• **What to work on**: Keep the text of the data exactly as it is and omit each picture from the copy.

• **Records supplied**:
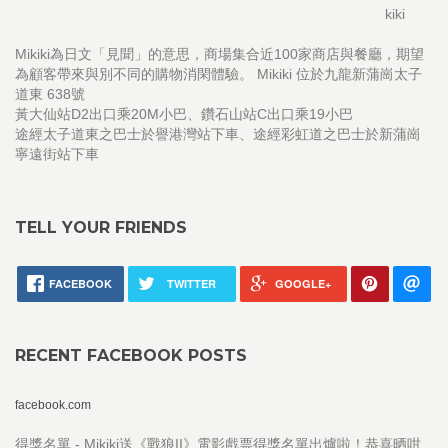
kiki
Mikiki為日文「見聞」的意思，商場集合近100家商店與餐廳，期望
為顧客帶來與別不同的購物消閑體驗。 Mikiki 位於九龍新蒲崗太子
道東 638號
黃大仙站D2出口乘20M小巴、鑽石山站C出口乘19小巴
途經太子道東之巴士於譽港灣站下車、途經彩虹道之巴士於新蒲崗
寧遠街站下車
TELL YOUR FRIENDS
FACEBOOK
TWITTER
GOOGLE+
RECENT FACEBOOK POSTS
facebook.com
得獎名單 - Mikiki送《戰狼II》電影戲票得獎名單出爐啦！恭喜晒咁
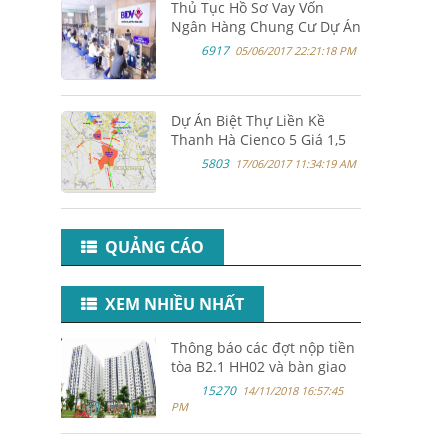
Thủ Tục Hồ Sơ Vay Vốn
Ngân Hàng Chung Cư Dự Án
Thanh Hà Cienco 5 Land
6917
05/06/2017 22:21:18 PM
Dự Án Biệt Thự Liền Kề
Thanh Hà Cienco 5 Giá 1,5
Tỷ/lô
5803
17/06/2017 11:34:19 AM
QUẢNG CÁO
XEM NHIỀU NHẤT
Thông báo các đợt nộp tiền
tòa B2.1 HH02 và bàn giao
nhà 6/2019
15270
14/11/2018 16:57:45
PM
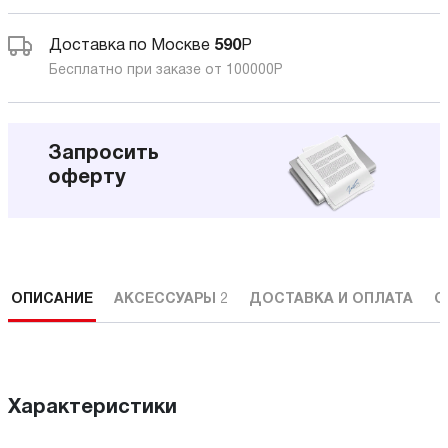
Доставка по Москве
590
Р
Бесплатно при заказе от 100000
Р
Запросить
оферту
ОПИСАНИЕ
АКСЕССУАРЫ
2
ДОСТАВКА И ОПЛАТА
С
Характеристики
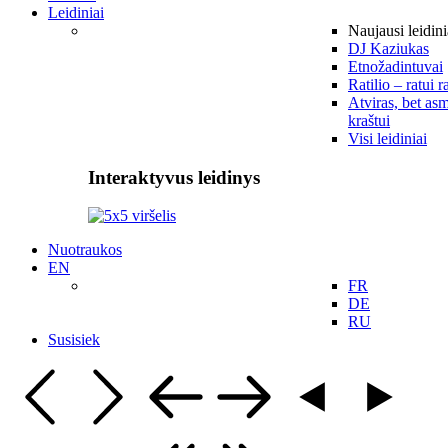
Leidiniai
Naujausi leidini
DJ Kaziukas
Etnožadintuvai
Ratilio – ratui r
Atviras, bet asm
kraštui
Visi leidiniai
Interaktyvus leidinys
Nuotraukos
EN
FR
DE
RU
Susisiek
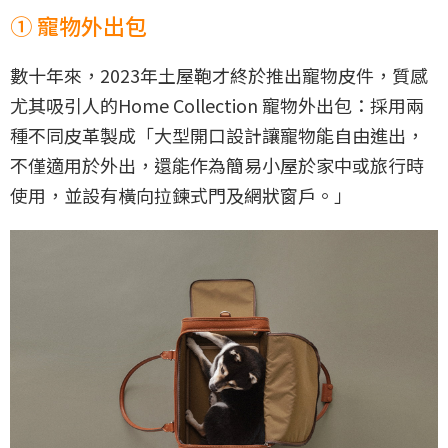
① 寵物外出包
數十年來，2023年土屋鞄才終於推出寵物皮件，質感
尤其吸引人的Home Collection 寵物外出包：採用兩
種不同皮革製成「大型開口設計讓寵物能自由進出，
不僅適用於外出，還能作為簡易小屋於家中或旅行時
使用，並設有橫向拉鍊式門及網狀窗戶。」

• **Your response**:
kiki
Mikiki為日文「見聞」的意思，商場集合近100家商店與餐廳，期望
為顧客帶來與別不同的購物消閑體驗。 Mikiki 位於九龍新蒲崗太子
道東 638號
黃大仙站D2出口乘20M小巴、鑽石山站C出口乘19小巴
途經太子道東之巴士於譽港灣站下車、途經彩虹道之巴士於新蒲崗
寧遠街站下車
TELL YOUR FRIENDS
FACEBOOK
TWITTER
GOOGLE+
RECENT FACEBOOK POSTS
facebook.com
得獎名單 - Mikiki送《戰狼II》電影戲票得獎名單出爐啦！恭喜晒咁
Thủ Tục Hồ Sơ Vay Vốn
Ngân Hàng Chung Cư Dự Án
Thanh Hà Cienco 5 Land
6917
05/06/2017 22:21:18 PM
Dự Án Biệt Thự Liền Kề
Thanh Hà Cienco 5 Giá 1,5
Tỷ/lô
5803
17/06/2017 11:34:19 AM
QUẢNG CÁO
XEM NHIỀU NHẤT
Thông báo các đợt nộp tiền
tòa B2.1 HH02 và bàn giao
nhà 6/2019
15270
14/11/2018 16:57:45
PM
Доставка по Москве
590
Р
Бесплатно при заказе от 100000
Р
Запросить
оферту
ОПИСАНИЕ
АКСЕССУАРЫ
2
ДОСТАВКА И ОПЛАТА
С
Характеристики
Leidiniai
Naujausi leidini
DJ Kaziukas
Etnožadintuvai
Ratilio – ratui r
Atviras, bet asm
kraštui
Visi leidiniai
Interaktyvus leidinys
Nuotraukos
EN
FR
DE
RU
Susisiek
① 寵物外出包
數十年來，2023年土屋鞄才終於推出寵物皮件，質感
尤其吸引人的Home Collection 寵物外出包：採用兩
種不同皮革製成「大型開口設計讓寵物能自由進出，
不僅適用於外出，還能作為簡易小屋於家中或旅行時
使用，並設有橫向拉鍊式門及網狀窗戶。」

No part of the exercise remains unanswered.